Con una ocupación hotelera del 90,27%, la segunda más alta del año, y un aumento del 15,2% en el número de viajeros (162.941 frente a 141.478 en septiembre de 2024), Málaga ha demostrado una capacidad de atracción inigualable. Pero más allá de los números, lo que realmente sorprende es la diversificación del origen de los turistas. Si bien Reino Unido y Alemania siguen siendo los mercados emisores más importantes, Estados Unidos ha escalado posiciones hasta convertirse en el tercer país de procedencia de los visitantes, un hito que refleja la creciente popularidad de Málaga en el mercado norteamericano. Este dato no es casualidad, sino el resultado de años de inversión en la mejora de la conectividad aérea, la promoción de la ciudad en ferias internacionales y el desarrollo de una oferta turística adaptada a las exigencias del viajero estadounidense.
Pero, ¿qué tiene Málaga que la hace tan atractiva? La respuesta es compleja, pero se resume en una palabra: autenticidad. La ciudad ha sabido conservar su esencia andaluza, al tiempo que se moderniza y ofrece una experiencia turística completa, que va más allá del sol y playa. Málaga es cultura, con sus museos Picasso y Carmen Thyssen; es gastronomía, con sus bodegas centenarias y sus restaurantes de vanguardia; es naturaleza, con sus playas urbanas y sus parques naturales; y es, sobre todo, una ciudad vibrante y acogedora, donde el turista se siente como en casa. La apuesta por un turismo de calidad, que valora la sostenibilidad y el respeto por el entorno, también ha contribuido al éxito de Málaga. La ciudad ha sabido reinventarse, apostando por un modelo turístico que beneficia tanto al visitante como al residente.
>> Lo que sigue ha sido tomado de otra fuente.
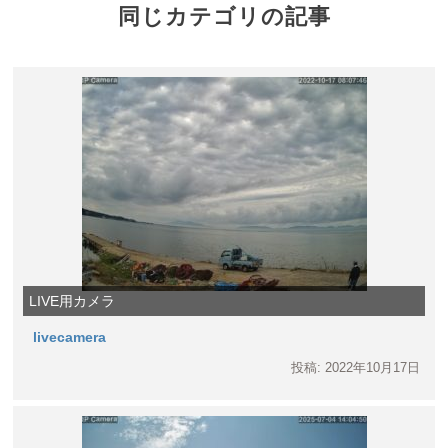
同じカテゴリの記事
LIVE用カメラ
livecamera
投稿: 2022年10月17日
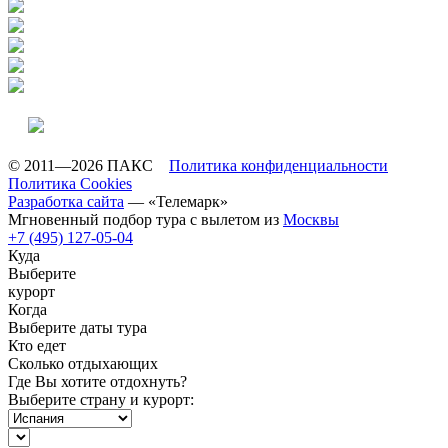
© 2011—2026 ПАКС
Политика конфиденциальности
Политика Cookies
Разработка сайта
— «Телемарк»
Мгновенный подбор тура с вылетом из
Москвы
+7 (495) 127-05-04
Куда
Выберите
курорт
Когда
Выберите даты тура
Кто едет
Сколько отдыхающих
Где Вы хотите отдохнуть?
Выберите страну и курорт:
El crecimiento turístico de Málaga plantea, sin embargo, algunos retos. La saturación de determinadas zonas, el aumento de los precios y la necesidad de preservar el patrimonio cultural son algunos de los desafíos que la ciudad debe afrontar en los próximos años. Sin embargo, las oportunidades son aún mayores. Málaga tiene el potencial de convertirse en un referente mundial en turismo sostenible, inteligente y accesible. La clave está en seguir apostando por la innovación, la diversificación y la colaboración entre el sector público y privado. Si Málaga es capaz de gestionar adecuadamente este crecimiento, podrá consolidarse como un destino turístico de primer nivel, capaz de atraer a visitantes de todo el mundo y generar riqueza y empleo para sus ciudadanos.
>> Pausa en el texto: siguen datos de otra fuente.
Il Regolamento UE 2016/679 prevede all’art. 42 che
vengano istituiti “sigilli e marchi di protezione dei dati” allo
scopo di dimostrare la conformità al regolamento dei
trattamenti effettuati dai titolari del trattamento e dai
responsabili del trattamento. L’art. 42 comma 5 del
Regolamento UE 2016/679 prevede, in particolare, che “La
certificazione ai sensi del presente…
Si bien las cifras de récord turístico en Málaga son un caramelo envenenado, endulzando la visión de un progreso económico inmediato, es crucial analizar la receta completa. Celebrar un aumento del 10% en todos los indicadores sin ponderar las externalidades negativas que conlleva esta masificación es, cuanto menos, ingenuo. La gentrificación silenciosa, el encarecimiento del coste de vida para los residentes y la precarización del empleo en el sector turístico son efectos secundarios que no podemos ignorar. Un septiembre dorado no justifica la erosión paulatina de la identidad malagueña, ni la conversión de nuestro centro histórico en un parque temático para visitantes extranjeros. Necesitamos con urgencia una hoja de ruta que priorice la sostenibilidad social y cultural, más allá de la económica.
El «turismo de calidad» del que se presume a menudo suena más a eslogan publicitario que a realidad tangible. La diversificación de la oferta, con museos y gastronomía, es un avance, pero no compensa la pérdida de autenticidad que se deriva de un modelo centrado en la cantidad en lugar de la calidad. ¿Estamos fomentando un turismo que realmente aprecia y respeta nuestra cultura, o uno que simplemente consume experiencias empaquetadas para Instagram? El futuro de Málaga depende de nuestra capacidad para responder honestamente a esta pregunta y para invertir en políticas que promuevan un turismo responsable, que beneficie a la comunidad local y preserve nuestro patrimonio, en lugar de convertirlo en un mero decorado para el disfrute foráneo.